Page-level text extractions:
== Segment start ==
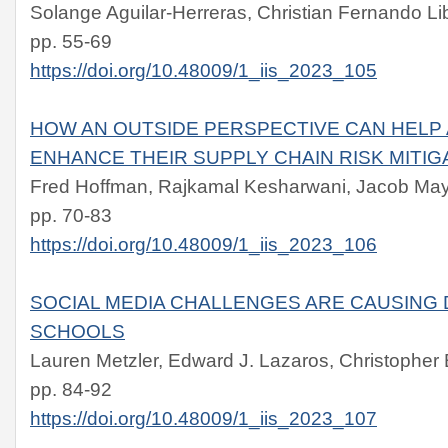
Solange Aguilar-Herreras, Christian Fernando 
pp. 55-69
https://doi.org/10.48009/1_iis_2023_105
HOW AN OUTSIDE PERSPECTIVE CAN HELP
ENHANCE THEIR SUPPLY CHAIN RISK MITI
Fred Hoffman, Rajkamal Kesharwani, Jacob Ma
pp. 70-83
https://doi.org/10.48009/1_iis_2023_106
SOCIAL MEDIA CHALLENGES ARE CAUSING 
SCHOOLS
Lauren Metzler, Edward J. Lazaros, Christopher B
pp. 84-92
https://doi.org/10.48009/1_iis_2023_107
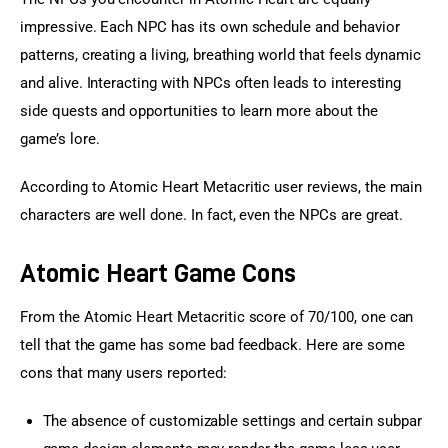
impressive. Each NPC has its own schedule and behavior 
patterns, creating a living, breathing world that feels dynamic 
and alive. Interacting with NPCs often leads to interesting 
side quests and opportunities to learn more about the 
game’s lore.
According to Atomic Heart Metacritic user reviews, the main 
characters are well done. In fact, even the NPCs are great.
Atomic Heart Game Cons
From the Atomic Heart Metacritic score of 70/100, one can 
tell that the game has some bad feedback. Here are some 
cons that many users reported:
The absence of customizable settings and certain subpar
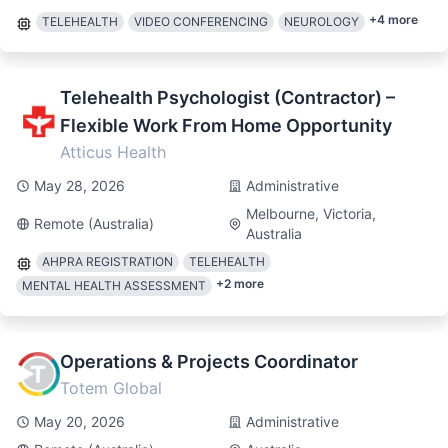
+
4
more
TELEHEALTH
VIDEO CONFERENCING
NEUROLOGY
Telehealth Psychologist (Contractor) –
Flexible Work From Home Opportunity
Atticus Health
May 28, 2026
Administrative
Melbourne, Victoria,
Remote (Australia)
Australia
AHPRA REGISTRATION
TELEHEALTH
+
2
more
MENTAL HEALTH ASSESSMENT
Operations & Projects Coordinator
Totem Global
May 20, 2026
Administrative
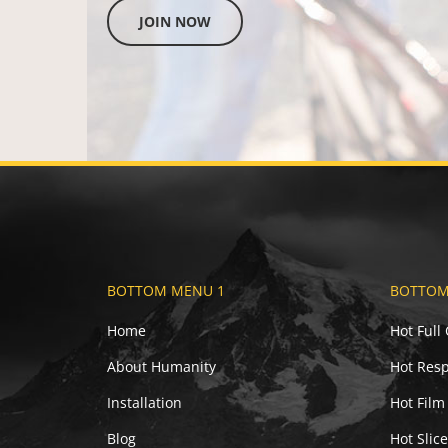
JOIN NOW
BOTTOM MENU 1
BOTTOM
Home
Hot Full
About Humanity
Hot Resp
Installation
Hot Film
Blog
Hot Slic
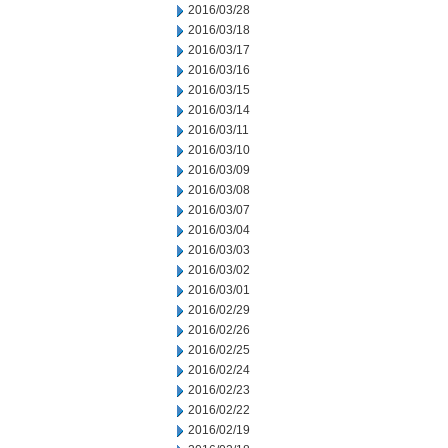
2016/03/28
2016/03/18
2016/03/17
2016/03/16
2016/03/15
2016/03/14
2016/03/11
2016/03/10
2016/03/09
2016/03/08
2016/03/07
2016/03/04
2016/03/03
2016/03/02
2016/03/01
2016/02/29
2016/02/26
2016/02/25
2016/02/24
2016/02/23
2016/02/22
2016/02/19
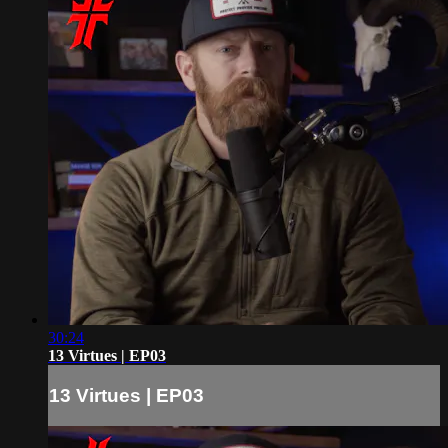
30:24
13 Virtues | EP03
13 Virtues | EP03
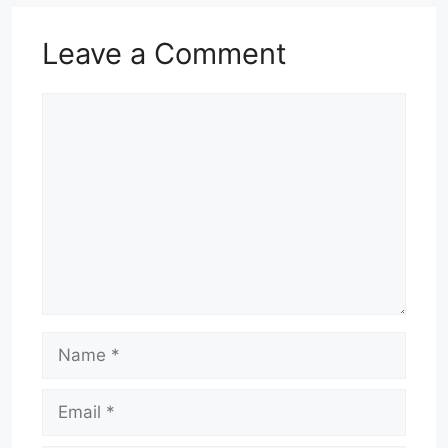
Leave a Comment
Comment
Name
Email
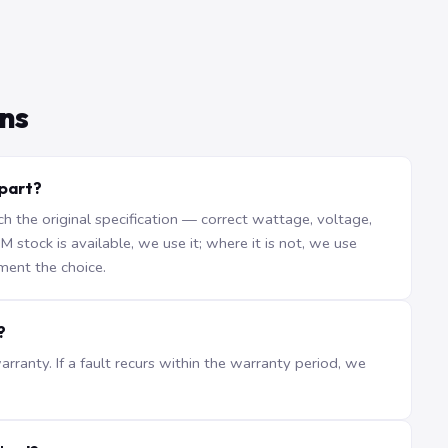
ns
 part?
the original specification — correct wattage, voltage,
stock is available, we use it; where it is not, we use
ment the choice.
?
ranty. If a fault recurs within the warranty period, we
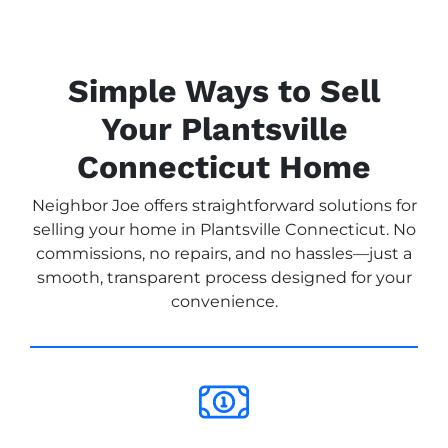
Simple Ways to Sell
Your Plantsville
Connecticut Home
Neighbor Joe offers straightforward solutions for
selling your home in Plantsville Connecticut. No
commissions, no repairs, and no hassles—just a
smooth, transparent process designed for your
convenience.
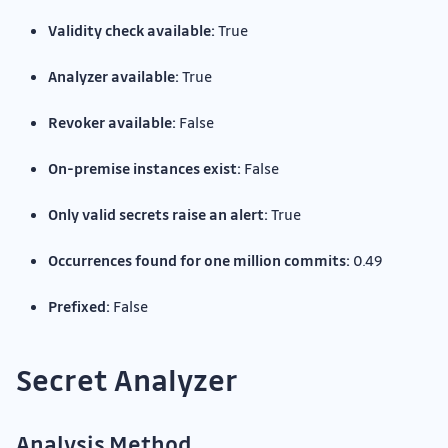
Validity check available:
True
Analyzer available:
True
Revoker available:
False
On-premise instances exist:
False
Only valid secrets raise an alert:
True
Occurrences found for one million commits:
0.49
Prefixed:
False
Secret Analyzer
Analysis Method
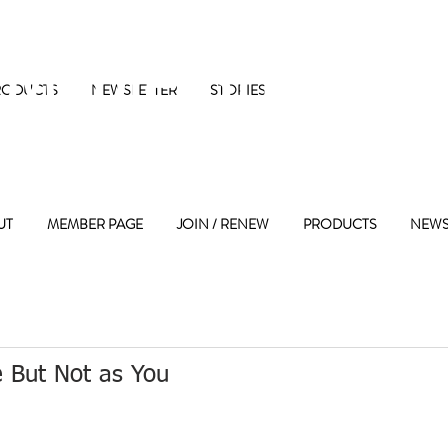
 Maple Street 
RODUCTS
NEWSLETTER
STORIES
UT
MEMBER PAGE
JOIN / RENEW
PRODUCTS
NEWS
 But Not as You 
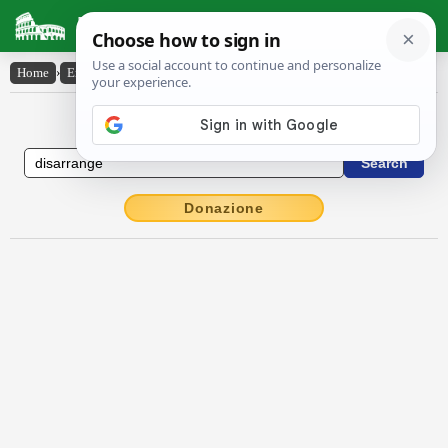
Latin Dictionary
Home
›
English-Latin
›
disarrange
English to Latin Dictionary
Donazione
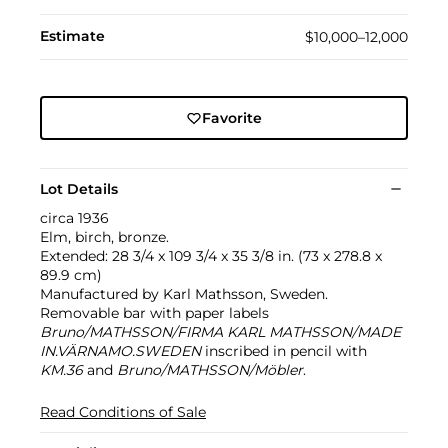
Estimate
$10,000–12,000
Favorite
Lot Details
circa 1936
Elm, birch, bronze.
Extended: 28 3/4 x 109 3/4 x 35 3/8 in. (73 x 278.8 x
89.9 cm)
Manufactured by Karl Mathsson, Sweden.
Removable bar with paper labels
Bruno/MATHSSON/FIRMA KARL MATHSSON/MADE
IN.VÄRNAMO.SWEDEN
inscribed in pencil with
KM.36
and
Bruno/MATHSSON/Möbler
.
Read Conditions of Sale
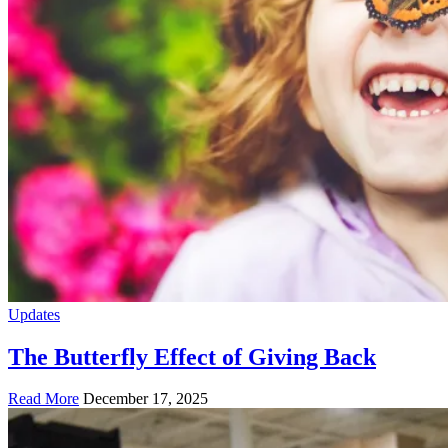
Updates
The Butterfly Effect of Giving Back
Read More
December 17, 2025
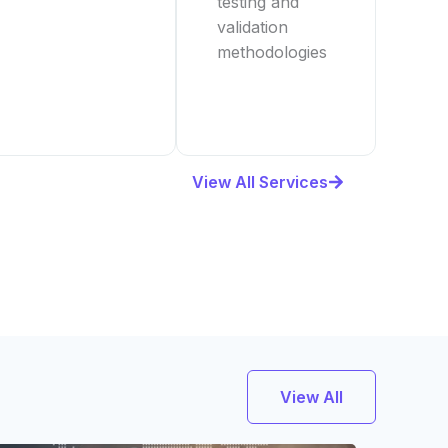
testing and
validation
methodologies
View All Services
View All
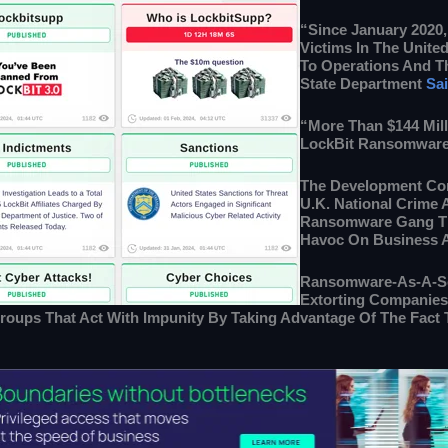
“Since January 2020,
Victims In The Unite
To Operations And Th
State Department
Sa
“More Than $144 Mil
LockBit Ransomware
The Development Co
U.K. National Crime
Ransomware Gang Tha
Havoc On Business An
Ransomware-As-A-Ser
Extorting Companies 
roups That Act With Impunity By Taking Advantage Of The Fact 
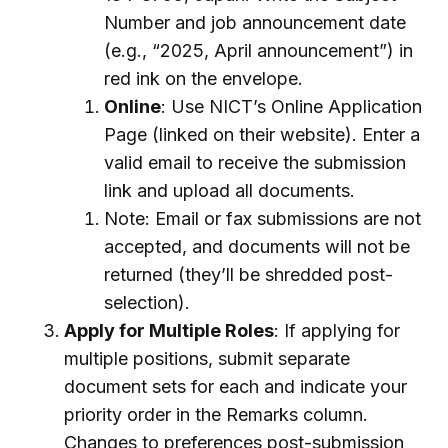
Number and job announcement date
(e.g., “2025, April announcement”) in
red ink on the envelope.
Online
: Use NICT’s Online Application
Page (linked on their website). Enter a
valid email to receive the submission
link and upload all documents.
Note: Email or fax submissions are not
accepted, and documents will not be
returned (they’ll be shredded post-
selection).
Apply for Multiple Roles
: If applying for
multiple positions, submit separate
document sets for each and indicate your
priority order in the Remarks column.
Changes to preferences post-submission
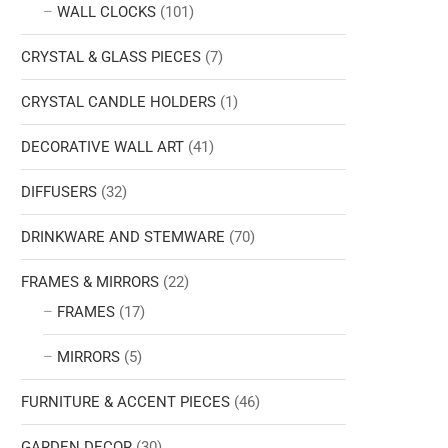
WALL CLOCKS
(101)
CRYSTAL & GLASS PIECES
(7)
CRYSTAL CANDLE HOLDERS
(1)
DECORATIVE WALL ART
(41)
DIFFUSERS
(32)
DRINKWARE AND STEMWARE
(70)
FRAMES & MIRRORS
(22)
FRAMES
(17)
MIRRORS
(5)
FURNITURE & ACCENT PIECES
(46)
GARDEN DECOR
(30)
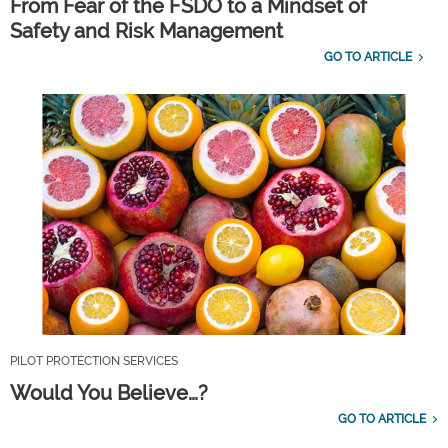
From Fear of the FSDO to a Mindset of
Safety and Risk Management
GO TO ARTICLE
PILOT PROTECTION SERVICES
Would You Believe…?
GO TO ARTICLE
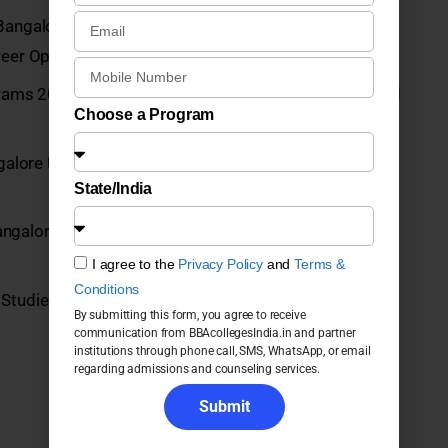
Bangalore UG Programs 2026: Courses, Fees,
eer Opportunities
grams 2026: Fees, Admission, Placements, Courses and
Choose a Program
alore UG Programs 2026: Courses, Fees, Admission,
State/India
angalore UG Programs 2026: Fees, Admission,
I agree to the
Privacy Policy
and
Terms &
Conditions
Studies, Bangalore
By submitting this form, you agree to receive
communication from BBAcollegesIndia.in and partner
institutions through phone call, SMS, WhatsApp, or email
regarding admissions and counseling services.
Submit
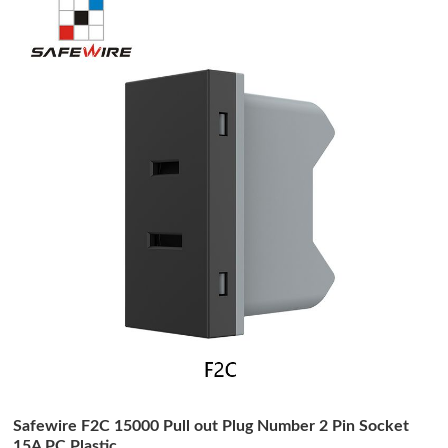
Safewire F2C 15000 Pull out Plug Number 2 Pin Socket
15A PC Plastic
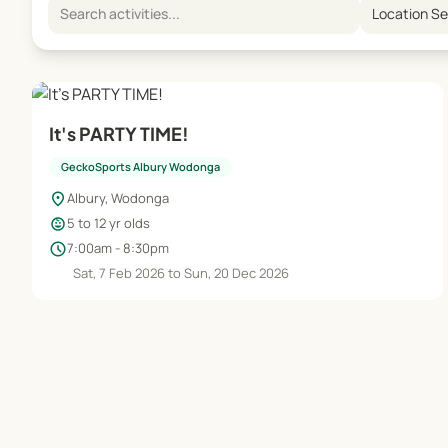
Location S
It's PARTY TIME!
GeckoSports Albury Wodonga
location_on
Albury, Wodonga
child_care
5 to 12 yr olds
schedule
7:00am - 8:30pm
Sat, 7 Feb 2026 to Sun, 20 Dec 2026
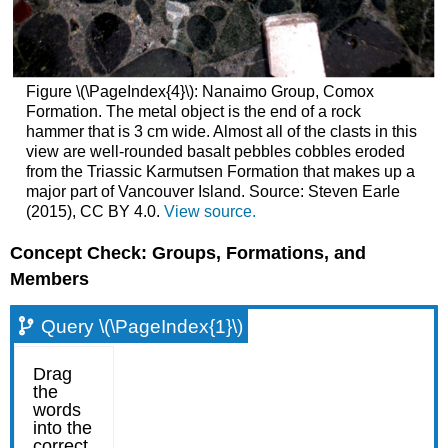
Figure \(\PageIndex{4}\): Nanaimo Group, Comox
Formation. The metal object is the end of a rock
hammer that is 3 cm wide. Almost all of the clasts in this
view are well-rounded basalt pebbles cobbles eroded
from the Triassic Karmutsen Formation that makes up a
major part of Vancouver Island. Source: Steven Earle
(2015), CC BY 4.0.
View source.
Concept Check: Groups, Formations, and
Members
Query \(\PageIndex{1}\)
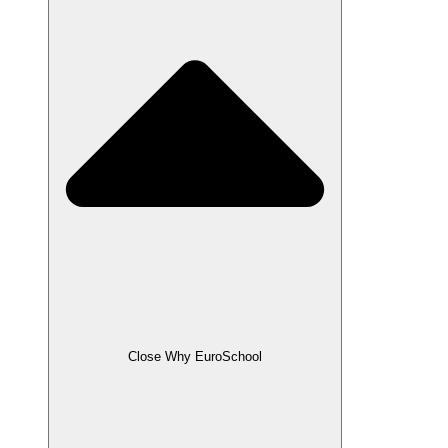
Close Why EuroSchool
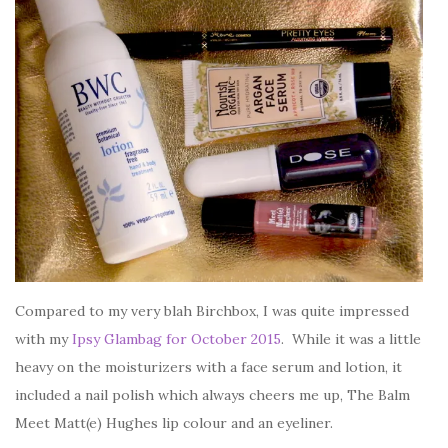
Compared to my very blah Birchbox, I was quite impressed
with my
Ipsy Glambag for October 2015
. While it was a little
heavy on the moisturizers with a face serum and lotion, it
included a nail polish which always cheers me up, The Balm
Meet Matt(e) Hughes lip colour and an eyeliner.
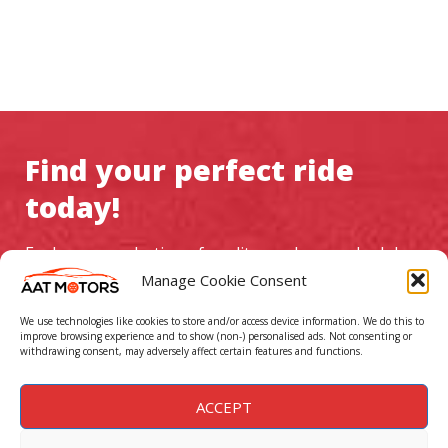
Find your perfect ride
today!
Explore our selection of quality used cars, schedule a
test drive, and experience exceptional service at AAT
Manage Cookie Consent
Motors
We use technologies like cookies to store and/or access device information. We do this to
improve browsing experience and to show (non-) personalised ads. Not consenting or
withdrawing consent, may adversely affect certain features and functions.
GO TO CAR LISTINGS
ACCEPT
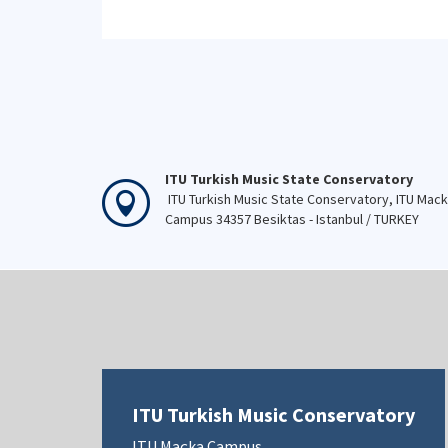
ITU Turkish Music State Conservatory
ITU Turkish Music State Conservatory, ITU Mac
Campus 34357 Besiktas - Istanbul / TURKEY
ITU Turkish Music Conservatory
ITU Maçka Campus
== Segment end ==
Determine the number of lines in the entries above where the string "documents" appears. Answer with the number alone.

_TASK ANSWER_.
2